INFORMATION PROVIDED
+++++
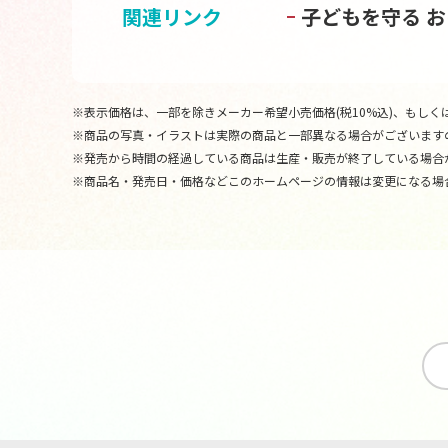
関連リンク
子どもを守る 
※表示価格は、一部を除きメーカー希望小売価格(税10%込)、もしくは
※商品の写真・イラストは実際の商品と一部異なる場合がございます
※発売から時間の経過している商品は生産・販売が終了している場合
※商品名・発売日・価格などこのホームページの情報は変更になる場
+++++
THE TASK
Leave the images aside and transcribe all entries exactly.

RESULT FOR THIS EXERCISE
関連リンク
子どもを守る 
※表示価格は、一部を除きメーカー希望小売価格(税10%込)、もしくは
※商品の写真・イラストは実際の商品と一部異なる場合がございます
※発売から時間の経過している商品は生産・販売が終了している場合
※商品名・発売日・価格などこのホームページの情報は変更になる場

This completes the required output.